## [WORK INSTRUCTIONS]
Return every line below in which "filo" appears.

[[ EXTRACTED MATERIAL open ]]

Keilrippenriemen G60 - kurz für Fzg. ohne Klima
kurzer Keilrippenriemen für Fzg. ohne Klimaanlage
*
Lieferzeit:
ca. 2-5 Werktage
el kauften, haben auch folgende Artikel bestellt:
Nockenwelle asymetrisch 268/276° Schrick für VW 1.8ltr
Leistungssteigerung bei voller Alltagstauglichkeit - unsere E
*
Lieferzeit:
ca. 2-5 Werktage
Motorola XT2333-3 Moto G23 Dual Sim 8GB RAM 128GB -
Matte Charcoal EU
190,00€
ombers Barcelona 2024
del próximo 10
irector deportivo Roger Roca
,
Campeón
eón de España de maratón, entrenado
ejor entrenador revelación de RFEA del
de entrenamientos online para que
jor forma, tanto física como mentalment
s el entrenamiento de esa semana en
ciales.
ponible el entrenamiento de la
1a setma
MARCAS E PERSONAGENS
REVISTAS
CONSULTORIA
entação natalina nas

[[ EXTRACTED MATERIAL closed ]]
[[ EXTRACTED MATERIAL open ]]

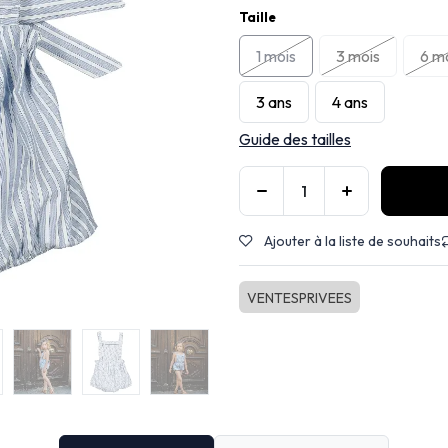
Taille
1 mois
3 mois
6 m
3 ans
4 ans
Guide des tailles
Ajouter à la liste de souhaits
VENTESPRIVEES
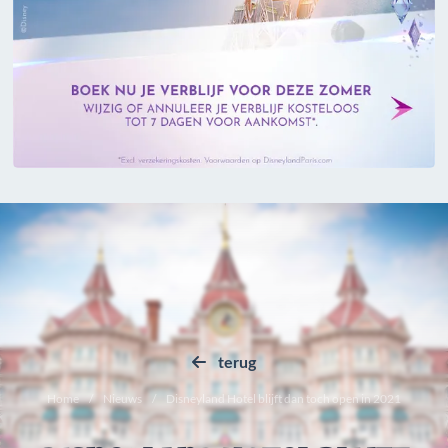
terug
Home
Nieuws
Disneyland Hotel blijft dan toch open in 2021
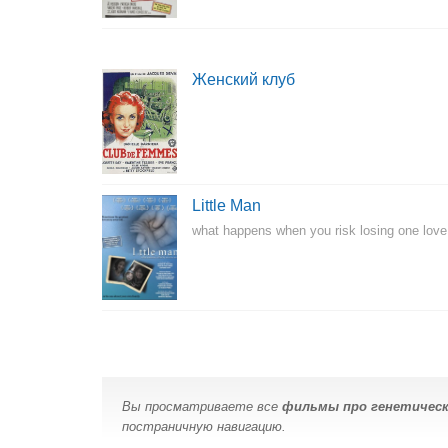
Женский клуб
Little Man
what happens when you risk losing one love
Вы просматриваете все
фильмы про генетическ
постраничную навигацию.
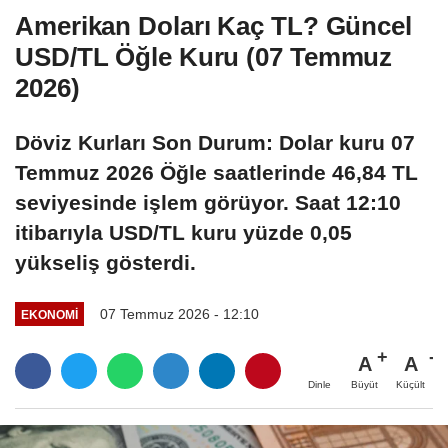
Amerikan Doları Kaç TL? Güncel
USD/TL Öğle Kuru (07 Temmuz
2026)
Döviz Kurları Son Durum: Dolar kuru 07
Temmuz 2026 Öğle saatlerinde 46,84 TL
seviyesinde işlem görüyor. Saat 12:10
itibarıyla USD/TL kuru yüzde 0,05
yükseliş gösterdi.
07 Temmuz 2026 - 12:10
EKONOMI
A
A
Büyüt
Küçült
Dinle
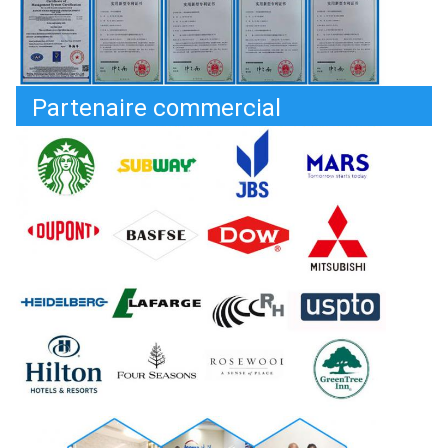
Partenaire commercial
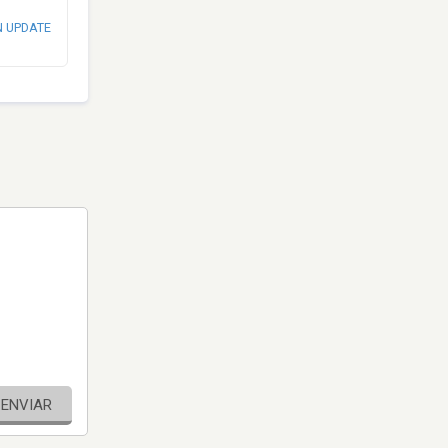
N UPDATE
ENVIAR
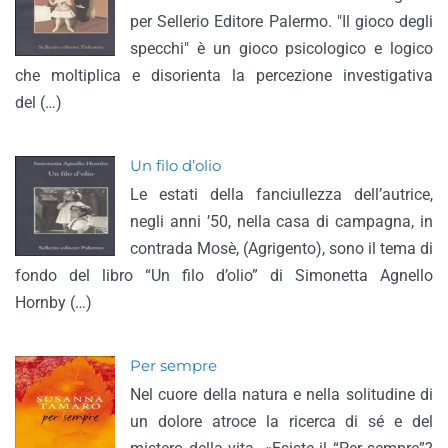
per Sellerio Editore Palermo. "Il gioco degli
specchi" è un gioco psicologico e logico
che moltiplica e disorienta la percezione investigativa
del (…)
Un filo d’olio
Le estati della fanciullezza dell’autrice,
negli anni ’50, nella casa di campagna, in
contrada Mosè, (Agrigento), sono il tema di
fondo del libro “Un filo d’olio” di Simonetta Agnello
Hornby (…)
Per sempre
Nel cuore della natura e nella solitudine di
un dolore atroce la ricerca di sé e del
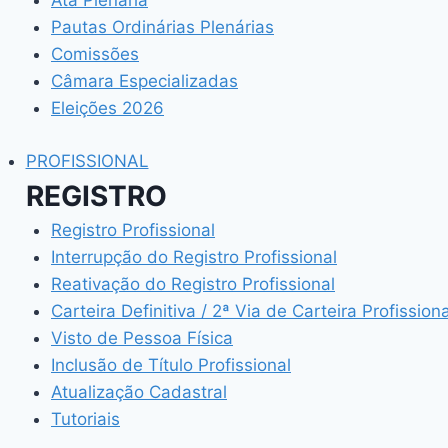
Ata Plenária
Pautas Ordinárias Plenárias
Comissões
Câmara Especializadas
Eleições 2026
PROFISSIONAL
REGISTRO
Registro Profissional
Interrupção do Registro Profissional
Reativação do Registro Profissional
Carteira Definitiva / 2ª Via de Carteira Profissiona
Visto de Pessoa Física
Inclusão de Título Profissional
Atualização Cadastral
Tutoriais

[[ EXTRACTED MATERIAL closed ]]

## [OUTPUT FOR THIS TASK]
Un filo d’olio
fondo del libro “Un filo d’olio” di Simonetta Agnello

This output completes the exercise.